Kiddushin, Daf Yod Daled, Part 3
Introduction
Here we need to prove that a yevamah whose yavam died may marry anyone whom she wants.
ובמיתת היבם : מנלן ק"ו ומה אשת איש שהיא בחנק מיתת הבעל מתירתה יבמה שהיא בלאו לא כל שכן
Or the yavam s death. How do we know this?
It can be learned from an all the more so argument: If a married woman, who is [forbidden to others] by the penalty of strangulation, is freed by her husband’s death; then a yevamah, who is [forbidden only] by a negative commandment, is surely [freed by the yavam’s death].
The penalty for regular adultery is execution by strangulation (for both the man and woman). But a woman waiting for yibbum who has sex with another man has transgressed a negative commandment, but it is not penalized with the death penalty. Therefore, the rabbis argue, if the former can remarry at the death of her husband, all the more so can the latter.
מה לאשת איש שכן יוצאה בגט תאמר בזו שאינה יוצאה בגט
As for a married woman, [it may be asked] that is because she goes free by divorce! Will you say [the same] of this one [a yevamah], who does not go free by a divorce?
The Talmud argues that a married woman is different from a yevamah because the former goes out through divorce whereas the latter does not.
הא נמי יוצאה בחליצה
She too is freed by halitzah.
The Talmud responds that the yevamah also has another means of being released from marraige halitzah.
אלא מה לאשת איש שכן אוסרה מתירה
Rather as for a married woman, that is because he who binds her frees her!
A married woman goes out at the death of her husband because he is the one who married her. But the yavam is not the one who married her. So how can his death free her?

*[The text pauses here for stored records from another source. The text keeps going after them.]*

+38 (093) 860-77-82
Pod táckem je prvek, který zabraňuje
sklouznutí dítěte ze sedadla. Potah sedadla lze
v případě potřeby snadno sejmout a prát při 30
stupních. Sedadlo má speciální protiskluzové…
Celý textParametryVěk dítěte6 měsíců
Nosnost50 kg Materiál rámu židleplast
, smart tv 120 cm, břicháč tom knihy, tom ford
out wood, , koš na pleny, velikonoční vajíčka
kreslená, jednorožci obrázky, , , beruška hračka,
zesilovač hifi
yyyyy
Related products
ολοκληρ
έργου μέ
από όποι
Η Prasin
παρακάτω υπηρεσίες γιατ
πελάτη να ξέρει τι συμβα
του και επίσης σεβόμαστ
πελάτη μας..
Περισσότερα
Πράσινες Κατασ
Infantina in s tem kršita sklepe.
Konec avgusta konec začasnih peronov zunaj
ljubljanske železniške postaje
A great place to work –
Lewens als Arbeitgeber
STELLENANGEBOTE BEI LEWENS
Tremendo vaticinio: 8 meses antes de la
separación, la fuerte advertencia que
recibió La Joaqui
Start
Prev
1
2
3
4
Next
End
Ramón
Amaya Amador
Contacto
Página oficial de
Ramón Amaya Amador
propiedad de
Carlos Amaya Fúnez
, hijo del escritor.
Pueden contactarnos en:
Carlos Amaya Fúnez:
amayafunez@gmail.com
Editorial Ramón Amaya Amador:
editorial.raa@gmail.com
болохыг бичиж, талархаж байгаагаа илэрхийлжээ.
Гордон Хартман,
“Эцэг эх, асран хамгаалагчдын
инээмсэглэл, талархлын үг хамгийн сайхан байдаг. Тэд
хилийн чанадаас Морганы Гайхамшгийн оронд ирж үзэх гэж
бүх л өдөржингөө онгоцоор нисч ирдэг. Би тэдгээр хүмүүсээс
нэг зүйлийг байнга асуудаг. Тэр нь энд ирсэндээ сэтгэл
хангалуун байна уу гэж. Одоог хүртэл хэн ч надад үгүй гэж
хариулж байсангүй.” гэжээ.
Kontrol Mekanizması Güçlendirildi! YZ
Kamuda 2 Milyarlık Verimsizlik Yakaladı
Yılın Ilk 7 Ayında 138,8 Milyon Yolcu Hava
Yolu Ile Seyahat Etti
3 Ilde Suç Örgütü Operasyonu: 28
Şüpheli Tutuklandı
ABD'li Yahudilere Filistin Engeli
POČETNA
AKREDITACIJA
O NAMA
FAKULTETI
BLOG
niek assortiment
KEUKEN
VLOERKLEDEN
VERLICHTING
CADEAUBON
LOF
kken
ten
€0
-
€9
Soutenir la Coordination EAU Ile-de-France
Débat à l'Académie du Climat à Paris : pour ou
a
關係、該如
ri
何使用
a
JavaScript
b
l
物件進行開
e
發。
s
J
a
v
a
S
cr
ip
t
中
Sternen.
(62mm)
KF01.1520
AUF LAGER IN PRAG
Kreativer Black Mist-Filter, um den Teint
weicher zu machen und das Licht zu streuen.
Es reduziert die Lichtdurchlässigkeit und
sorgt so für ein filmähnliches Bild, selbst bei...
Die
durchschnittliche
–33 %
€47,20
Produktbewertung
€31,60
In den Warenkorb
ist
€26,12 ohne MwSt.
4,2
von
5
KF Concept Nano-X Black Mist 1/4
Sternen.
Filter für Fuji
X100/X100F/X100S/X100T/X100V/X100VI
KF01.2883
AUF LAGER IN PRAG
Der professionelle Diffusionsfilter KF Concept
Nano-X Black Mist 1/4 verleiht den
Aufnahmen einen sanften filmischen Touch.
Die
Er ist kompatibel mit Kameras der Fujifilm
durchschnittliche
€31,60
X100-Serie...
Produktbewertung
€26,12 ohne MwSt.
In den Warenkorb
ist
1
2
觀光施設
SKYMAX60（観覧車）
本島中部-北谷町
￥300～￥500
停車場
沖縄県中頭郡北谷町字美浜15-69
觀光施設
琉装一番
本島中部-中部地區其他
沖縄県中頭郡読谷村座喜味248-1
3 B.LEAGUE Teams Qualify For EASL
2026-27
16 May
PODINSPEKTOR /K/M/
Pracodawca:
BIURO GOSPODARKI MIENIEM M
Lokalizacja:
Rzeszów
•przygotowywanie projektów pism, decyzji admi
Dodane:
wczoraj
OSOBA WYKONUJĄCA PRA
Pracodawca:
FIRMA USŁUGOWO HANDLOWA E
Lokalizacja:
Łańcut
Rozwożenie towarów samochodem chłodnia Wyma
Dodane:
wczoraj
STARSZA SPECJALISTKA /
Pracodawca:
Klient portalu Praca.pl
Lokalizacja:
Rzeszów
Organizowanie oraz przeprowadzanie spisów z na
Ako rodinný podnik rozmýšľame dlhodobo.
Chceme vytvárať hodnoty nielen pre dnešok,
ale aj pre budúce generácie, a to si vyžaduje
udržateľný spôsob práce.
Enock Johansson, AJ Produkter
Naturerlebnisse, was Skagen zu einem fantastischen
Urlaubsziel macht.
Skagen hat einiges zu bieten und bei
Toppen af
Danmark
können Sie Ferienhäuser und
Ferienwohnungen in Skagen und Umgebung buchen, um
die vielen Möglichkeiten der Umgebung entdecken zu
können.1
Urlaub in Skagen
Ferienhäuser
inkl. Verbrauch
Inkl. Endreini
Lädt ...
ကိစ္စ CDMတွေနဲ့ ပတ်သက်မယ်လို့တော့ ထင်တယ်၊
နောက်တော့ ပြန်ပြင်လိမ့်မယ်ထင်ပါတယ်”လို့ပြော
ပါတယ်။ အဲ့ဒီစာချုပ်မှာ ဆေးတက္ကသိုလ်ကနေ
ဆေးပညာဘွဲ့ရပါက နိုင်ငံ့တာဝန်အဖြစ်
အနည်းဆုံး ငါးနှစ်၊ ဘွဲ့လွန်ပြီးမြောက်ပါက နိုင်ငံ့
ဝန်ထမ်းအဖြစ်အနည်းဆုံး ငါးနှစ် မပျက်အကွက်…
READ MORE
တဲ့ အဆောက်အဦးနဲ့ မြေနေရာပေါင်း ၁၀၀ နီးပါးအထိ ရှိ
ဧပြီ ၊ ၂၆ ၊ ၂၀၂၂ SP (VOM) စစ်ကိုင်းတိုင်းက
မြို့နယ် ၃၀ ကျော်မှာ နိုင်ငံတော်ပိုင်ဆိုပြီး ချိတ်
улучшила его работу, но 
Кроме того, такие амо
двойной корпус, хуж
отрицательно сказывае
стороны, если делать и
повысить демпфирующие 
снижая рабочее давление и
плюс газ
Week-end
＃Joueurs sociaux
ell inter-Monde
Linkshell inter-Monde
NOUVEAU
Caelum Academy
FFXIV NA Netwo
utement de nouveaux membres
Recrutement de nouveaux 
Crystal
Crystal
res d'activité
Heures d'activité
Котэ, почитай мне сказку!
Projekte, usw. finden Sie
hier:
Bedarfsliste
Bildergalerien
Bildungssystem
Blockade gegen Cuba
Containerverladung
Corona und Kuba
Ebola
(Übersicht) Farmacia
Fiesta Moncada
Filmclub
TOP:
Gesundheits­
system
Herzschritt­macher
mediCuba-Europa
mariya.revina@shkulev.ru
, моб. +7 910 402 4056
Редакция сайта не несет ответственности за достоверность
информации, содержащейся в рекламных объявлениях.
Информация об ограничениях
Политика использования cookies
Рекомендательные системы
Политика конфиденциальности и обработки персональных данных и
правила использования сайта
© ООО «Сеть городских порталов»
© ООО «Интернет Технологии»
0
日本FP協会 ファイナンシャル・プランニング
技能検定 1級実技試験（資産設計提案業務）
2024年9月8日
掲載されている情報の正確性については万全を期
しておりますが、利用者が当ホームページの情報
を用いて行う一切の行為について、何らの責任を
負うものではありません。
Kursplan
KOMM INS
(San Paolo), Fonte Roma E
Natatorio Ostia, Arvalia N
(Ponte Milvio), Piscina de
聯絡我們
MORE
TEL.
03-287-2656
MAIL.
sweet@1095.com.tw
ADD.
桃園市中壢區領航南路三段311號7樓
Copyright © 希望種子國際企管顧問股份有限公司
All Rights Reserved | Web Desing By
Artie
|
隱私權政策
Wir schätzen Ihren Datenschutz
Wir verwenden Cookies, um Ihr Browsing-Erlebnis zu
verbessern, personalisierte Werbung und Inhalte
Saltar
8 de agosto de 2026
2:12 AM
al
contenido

אמר רב אשי הא נמי אוסרה מתירה יבם אוסרה יבם שרי לה
R. Ashi said: In her case too, he who binds her frees her: the yavam binds her, the yavam frees her.
R. Ashi points out that the yavam does in a sense bind her had there not been any yavam, she would have gone free at the death of her husband. So the comparison is valid just as a regular wife goes free at the death of her husband, so too the yevamah goes free at the death of her yavam.